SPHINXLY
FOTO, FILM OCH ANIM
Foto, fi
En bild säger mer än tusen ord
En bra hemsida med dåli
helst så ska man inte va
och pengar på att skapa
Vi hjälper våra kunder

Exercise directions: Retype the whole of the material word for word.

Answer box:
SPHINXLY
FOTO, FILM OCH ANIM
Foto, fi
En bild säger mer än tusen ord
En bra hemsida med dåli
helst så ska man inte va
och pengar på att skapa
Vi hjälper våra kunder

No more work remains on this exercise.